About this exercise
Check each line of the data, and copy those where "vous" appears.

Records
---+---

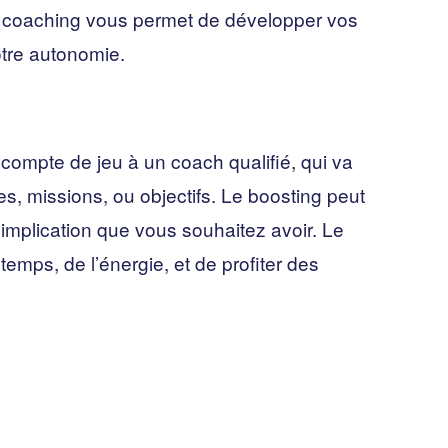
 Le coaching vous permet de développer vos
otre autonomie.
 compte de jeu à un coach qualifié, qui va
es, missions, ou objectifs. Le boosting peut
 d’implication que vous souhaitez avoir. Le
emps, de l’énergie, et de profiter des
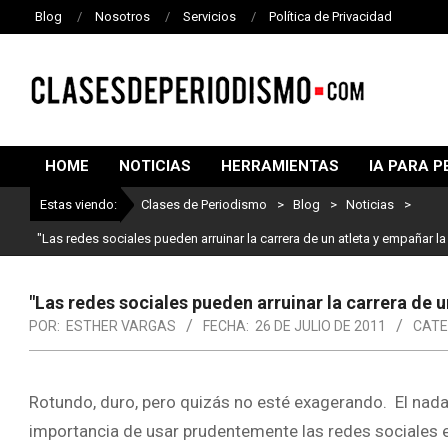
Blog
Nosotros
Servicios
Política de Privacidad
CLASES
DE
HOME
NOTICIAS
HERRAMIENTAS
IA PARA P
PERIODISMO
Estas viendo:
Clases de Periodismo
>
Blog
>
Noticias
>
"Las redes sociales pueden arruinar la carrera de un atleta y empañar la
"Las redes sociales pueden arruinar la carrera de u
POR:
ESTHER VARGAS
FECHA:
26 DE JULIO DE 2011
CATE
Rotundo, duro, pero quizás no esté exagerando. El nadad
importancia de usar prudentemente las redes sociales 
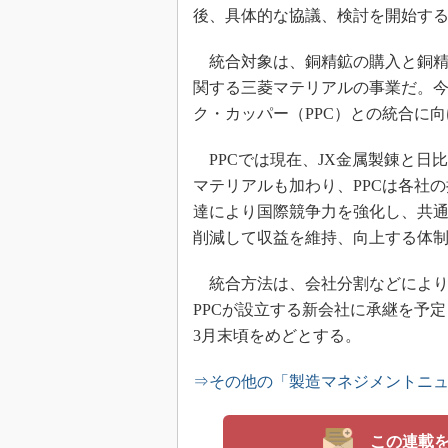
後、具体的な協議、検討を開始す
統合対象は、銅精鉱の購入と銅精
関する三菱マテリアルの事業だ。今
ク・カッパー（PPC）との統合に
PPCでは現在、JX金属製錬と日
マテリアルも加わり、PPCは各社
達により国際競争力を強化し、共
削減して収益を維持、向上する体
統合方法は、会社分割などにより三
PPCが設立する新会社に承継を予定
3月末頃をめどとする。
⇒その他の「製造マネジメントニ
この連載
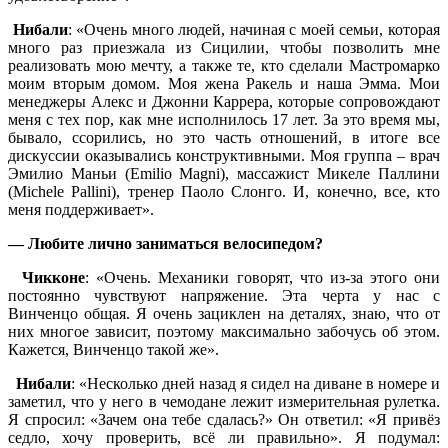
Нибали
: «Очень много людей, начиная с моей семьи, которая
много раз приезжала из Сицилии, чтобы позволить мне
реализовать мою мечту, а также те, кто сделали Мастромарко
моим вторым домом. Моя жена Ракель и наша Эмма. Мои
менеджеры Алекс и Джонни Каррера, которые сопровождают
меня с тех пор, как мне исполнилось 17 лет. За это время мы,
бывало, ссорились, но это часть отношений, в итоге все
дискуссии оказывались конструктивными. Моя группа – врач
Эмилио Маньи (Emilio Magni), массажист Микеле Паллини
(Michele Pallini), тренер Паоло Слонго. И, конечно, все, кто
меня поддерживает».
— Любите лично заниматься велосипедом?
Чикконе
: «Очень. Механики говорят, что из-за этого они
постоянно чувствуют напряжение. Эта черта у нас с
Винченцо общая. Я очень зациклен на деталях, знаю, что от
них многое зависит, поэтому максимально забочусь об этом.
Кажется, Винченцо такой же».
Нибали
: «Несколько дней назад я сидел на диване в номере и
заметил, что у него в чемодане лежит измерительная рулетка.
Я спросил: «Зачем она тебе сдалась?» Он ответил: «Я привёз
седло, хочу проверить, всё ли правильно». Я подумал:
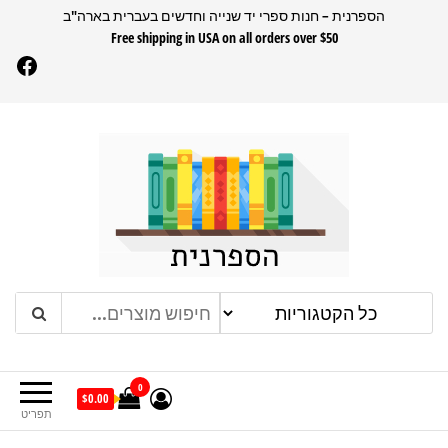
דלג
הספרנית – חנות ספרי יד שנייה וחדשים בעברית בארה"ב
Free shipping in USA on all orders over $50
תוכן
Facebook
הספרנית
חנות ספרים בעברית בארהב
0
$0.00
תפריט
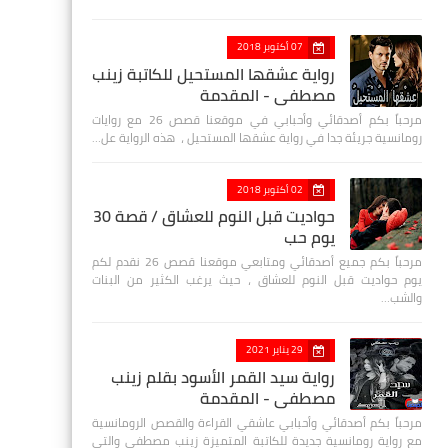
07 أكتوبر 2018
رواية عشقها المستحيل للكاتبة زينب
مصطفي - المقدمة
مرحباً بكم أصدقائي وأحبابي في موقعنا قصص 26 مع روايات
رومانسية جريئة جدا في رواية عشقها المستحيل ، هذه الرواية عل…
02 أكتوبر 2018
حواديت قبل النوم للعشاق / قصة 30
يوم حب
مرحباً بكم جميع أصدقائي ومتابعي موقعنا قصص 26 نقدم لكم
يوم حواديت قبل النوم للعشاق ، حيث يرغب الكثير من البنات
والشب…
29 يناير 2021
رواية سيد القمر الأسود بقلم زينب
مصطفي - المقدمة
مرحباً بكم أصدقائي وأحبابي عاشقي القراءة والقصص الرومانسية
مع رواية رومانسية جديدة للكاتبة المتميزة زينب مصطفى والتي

---+---

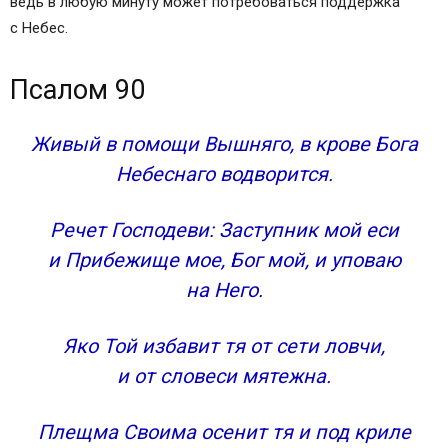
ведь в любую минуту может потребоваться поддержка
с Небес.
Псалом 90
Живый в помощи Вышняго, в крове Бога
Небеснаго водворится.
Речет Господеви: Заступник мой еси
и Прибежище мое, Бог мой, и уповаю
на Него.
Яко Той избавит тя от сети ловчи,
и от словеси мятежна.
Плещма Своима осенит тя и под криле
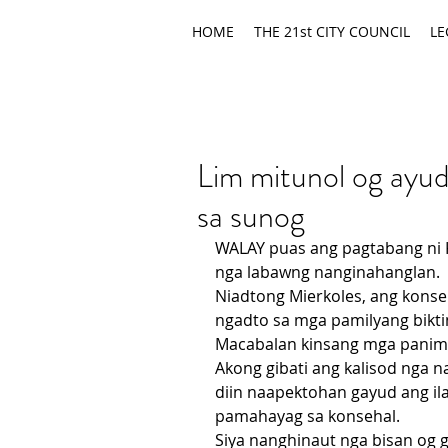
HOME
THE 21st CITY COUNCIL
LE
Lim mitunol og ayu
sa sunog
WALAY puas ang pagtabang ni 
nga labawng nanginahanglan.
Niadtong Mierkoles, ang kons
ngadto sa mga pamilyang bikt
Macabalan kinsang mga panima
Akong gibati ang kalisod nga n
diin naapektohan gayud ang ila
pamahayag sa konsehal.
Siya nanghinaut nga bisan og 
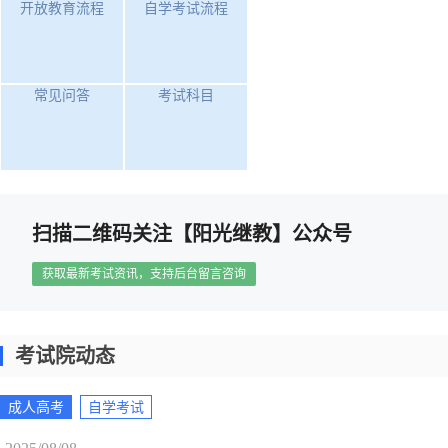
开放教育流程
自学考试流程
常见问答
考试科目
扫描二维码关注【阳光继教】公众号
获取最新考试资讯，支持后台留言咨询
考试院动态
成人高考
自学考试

---+---

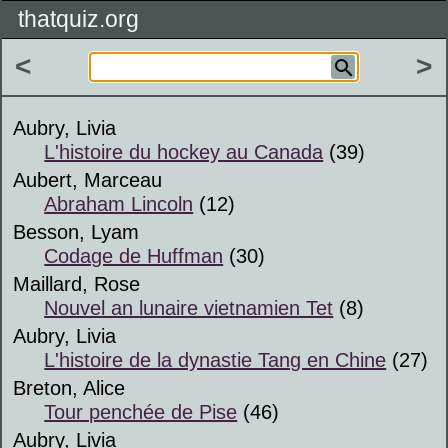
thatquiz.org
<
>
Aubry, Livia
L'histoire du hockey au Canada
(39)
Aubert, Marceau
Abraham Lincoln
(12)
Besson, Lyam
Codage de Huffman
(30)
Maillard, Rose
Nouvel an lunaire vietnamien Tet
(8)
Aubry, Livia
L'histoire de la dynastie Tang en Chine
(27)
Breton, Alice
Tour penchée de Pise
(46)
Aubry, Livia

---+---

Output of the exercise
 Le coaching vous permet de développer vos
 d’implication que vous souhaitez avoir. Le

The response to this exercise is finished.